Yatağımda sırt üstü uzanmış tavanı izlerken telefonuma ardı adına gelen bildirimlere aldırmadım. Şuan düşündüğüm tek şey Burak ve nişanlısıydı. Böyle birşey nasıl olabilirdi? Derin bir nefes alıp telefonu elime aldım.
Gelen kutusu:
Odun
"O manyak benim nişanlım falan değil! Yemin ederim ondan kurtulmak için herşeyi yaptım ama olmuyor.

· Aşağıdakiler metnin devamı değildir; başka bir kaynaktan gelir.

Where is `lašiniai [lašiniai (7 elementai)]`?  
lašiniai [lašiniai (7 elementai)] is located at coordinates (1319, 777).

Bir şekilde nereye taşınırsam taşınayım buluyor beni ruh hastası!"
Hah tabi bende yedim. Madem öyle ozaman neden evindeydi peki? Gözlerim sinirle büyürdü. Üstelik kapıyı o açtı sanki kendi eviymiş gibi! Çalan telefonla ekrana baktım. Burak olduğunu görünce telefonu uçak moduna alıp komodinin üzerine bıraktım. Olanları düşünmek yerine yatağa uzanıp örtüyü üzerime çektim. Bence kızlarla bir tatile gitsek fena olamayacaktı. Hoş Berk'in artık Zehra'nın peşini barakacağını hiç sanmıyorum. Düşüncelerime bir son verip gözlerimi kapattım. En iyisi uyumaktı.

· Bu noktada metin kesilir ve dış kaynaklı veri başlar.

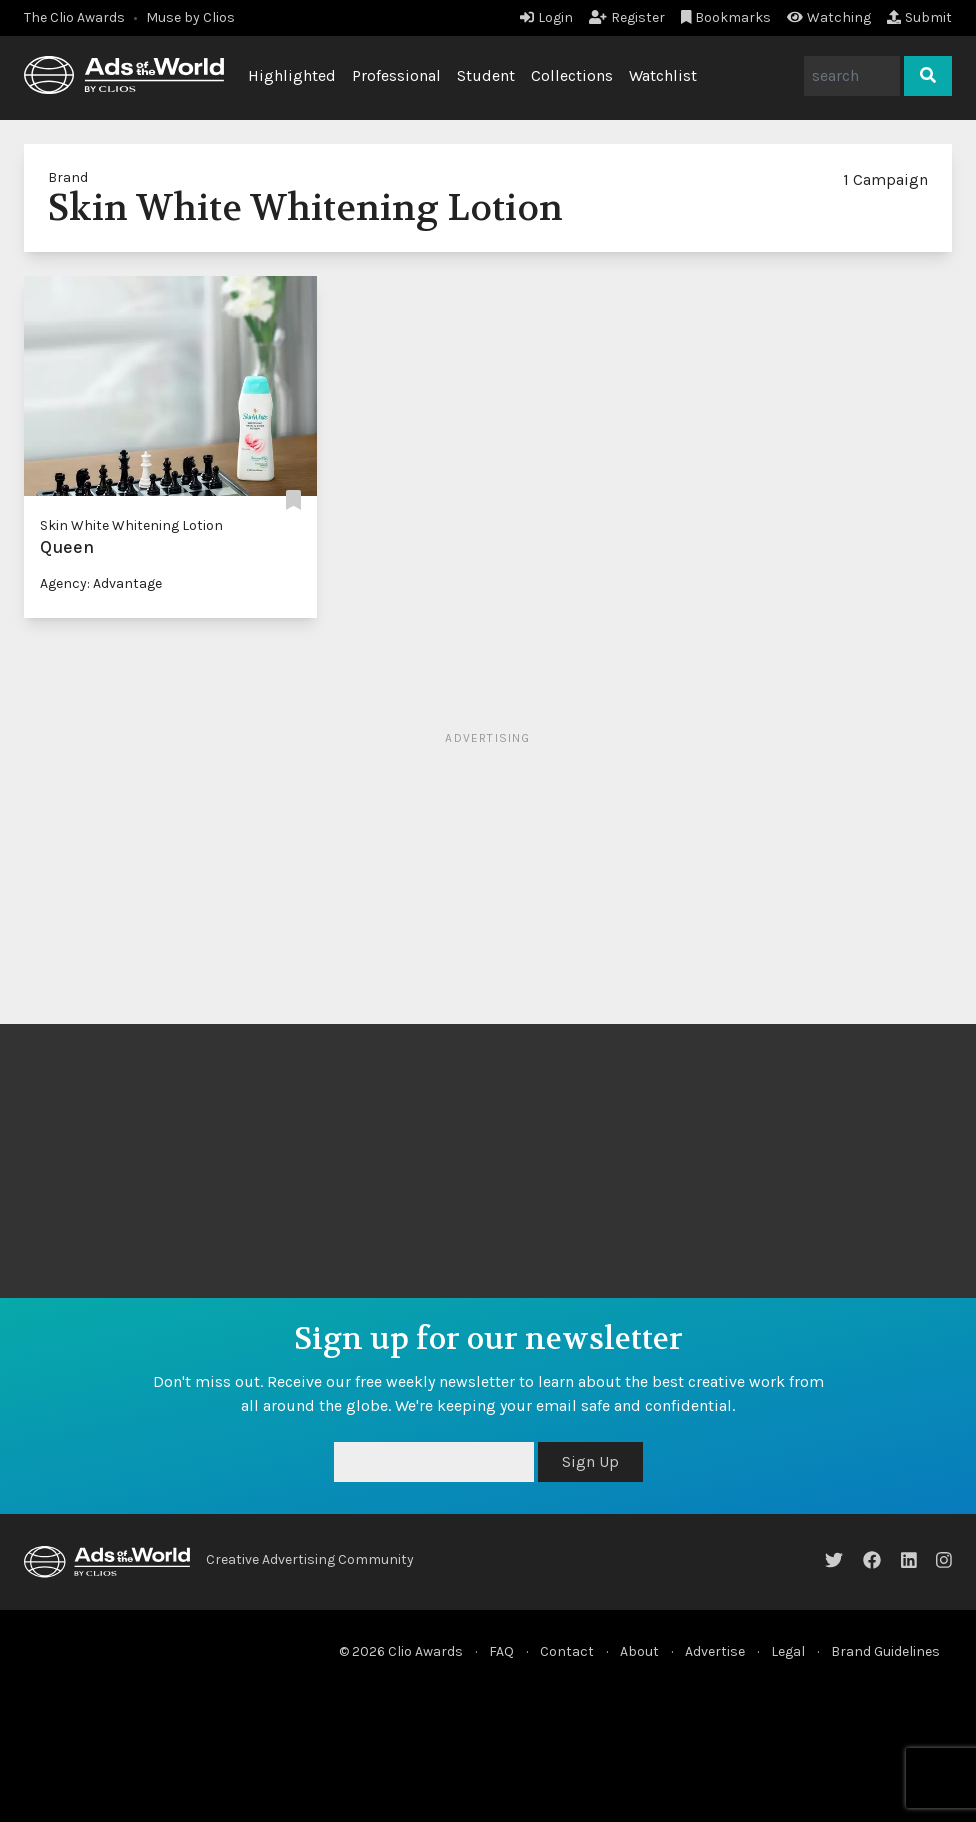 The height and width of the screenshot is (1822, 976). What do you see at coordinates (919, 17) in the screenshot?
I see `Submit` at bounding box center [919, 17].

Duyduğum hafif tıkırtı sesleri ile bir birine yapışan kirpiklerimi açmaya çalıştım. Beni rahatsız eden sesini ne olduğunu anlamaya çalıştım bir süre. Yatakdan doğrultup balkona baktım. Gözlerim gördüklerinden emin olmak için bir kaç kez üst üste kırpıştırdım. Hızla yatakdan kalkıp cam duvara doğru gittim. Elini yaslayıp sinirle konuştu. "Aç şunu! Yemin ediyorum beni delirtiyorsun Duru! Ne diye kapatıyorsun kızım o telefonu. Sana anlattım olanları ve sen buna rağmen o siktiğim telefonu kapatıyorsun!" gözlerimi kısıp ona ters bir bakış attım. "Peki ne işi var senin evinde? Üstelik kendi eviymiş gibi kapıları açmak nişanlısıyım demeler! Kimden alıyor bu cesareti?" Diyip derin bir nefes aldım.  "Manyak dedim ya! Kafayı takmış işte bana. Nereye taşınırsam taşınayım buluyor beni bir şekilde! Aç şu kapıya da öyle konuşalım Duru." Kapıyı açıp ona bakmadan yatağa geçip oturdum.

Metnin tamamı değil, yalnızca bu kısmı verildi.